No final da vida, Urano quadrava a Lua de Garland, o que explica a brusca alteração de sua vida doméstica, tendo de deixar os filhos menores com o ex-marido, e Plutão também estava lá, fazendo quadratura. Na verdade, o dia em que é encontrada morta em seu apartamento em Londres é impressionante, pois Lua, Júpiter, Urano e Plutão estavam em Virgem, pressionando fortemente sua Lua em Sagitário na Casa 6, da saúde. Ademais, a Lua era o regente do seu Ascendente, seu corpo físico, o que se pode chamar de “vida”. Assim, pouco depois de seu aniversário de 47 anos, chegou, de forma implacável, a conta de todos os exageros (Sagitário), com tão poderosa configuração.
Como a Astrologia pode ajudar a entender a si mesmo
Digamos que Judy nunca tivesse chegado ao estrelato e que tivesse escolhido a “porta de saída” apontada por Louis Mayer, que era a de ter sido uma pessoa comum. Cabe destacar que, apesar de tudo, Judy foi famosa por toda a sua vida, o que não se sabe se, no caso dela, foi uma bênção ou maldição. Existem os casos de pessoas que fazem sucessos meteóricos e que não são mais nada depois (no Brasil, há muitos atores e cantores que são vistos depois em posições bem menos glamurosas), o que é óbvio que tem um grande impacto emocional. Mas, à parte tudo isto, como usar a Astrologia para crescimento com um mapa com tais configurações? A vida de Judy teria sido tão difícil e infeliz se não tivesse sido artista? Como a Astrologia poderia ter ajudado?
É uma pergunta que é difícil de responder, pois o mapa não conta sobre o que a pessoa aprende na vida, e sim, de potenciais. Judy teria tido um grande trabalho para entender suas questões emocionais, de infância, sua relação com a sua mãe, sua vinda ao mundo, seu pai e sua própria identidade.

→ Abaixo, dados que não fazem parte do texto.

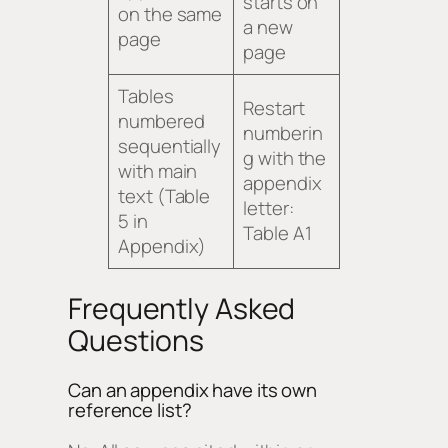
starts on
on the same
a new
page
page
Tables
Restart
numbered
numberin
sequentially
g with the
with main
appendix
text (Table
letter:
5 in
Table A1
Appendix)
Frequently Asked
Questions
Can an appendix have its own
reference list?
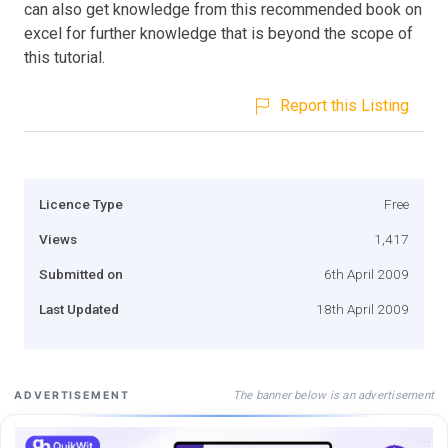
can also get knowledge from this recommended book on
excel for further knowledge that is beyond the scope of
this tutorial.
Report this Listing
Licence Type
Free
Views
1,417
Submitted on
6th April 2009
Last Updated
18th April 2009
The banner below is an advertisement
ADVERTISEMENT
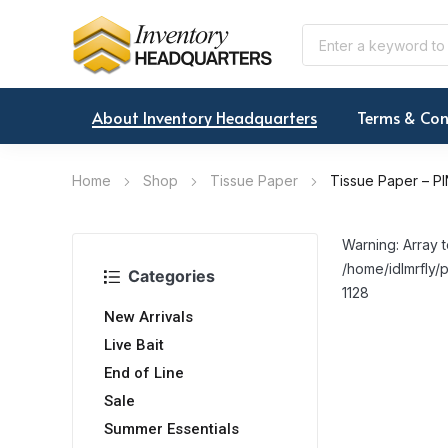
About Inventory Headquarters
Terms & Con
Home
Shop
Tissue Paper
Tissue Paper – PI
Warning: Array t
/home/idlmrfly/p
Categories
1128
New Arrivals
Live Bait
End of Line
Sale
Summer Essentials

Segundo consta, os pais dela, que já tinham duas meninas, passavam por dificuldades financeiras e ficaram desesperados quando Ethel engravidou pela terceira vez. Chegaram a cogitar um aborto em uma clínica, mas acabaram convencidos, por um amigo da igreja onde tocavam e cantavam, a não darem este passo. Além disso, o casamento já tinha ido para o saco, já que Frank, o pai de Judy, era homossexual. Todavia, esperavam que, ao menos, viesse um menino, e foi decepcionante quando nasceu mais uma menina. Assim, Judy vivenciou uma rejeição dupla, por não ter sido desejada e por ser mulher. O nascimento da futura diva ocorreu repleto de rejeição, o que pode ser um dos potenciais, ainda que não o único, de um Plutão no Ascendente.
Impulsividade e chance de compulsão, por sua vez, teriam de ser trabalhados na quadratura em T envolvendo Sol/Marte/Urano. Garland não foi transformada em um “dínamo de filmes” à toa: o que a indústria queria e fazia combinava com o mapa natal. Todavia, é óbvio que se pode utilizar esta configuração de forma mais saudável e criativa, e um dos desafios de uma consulta astrológica é, justamente, o de mostrar outras possibilidades, elucidar questões e padrões, e, assim, ajudar na compreensão de quem somos, de quais são os nossos nós e questões difíceis, e de que forma podemos usar melhor os potencias e talentos com que já nascemos na nossa carta astrológica natal.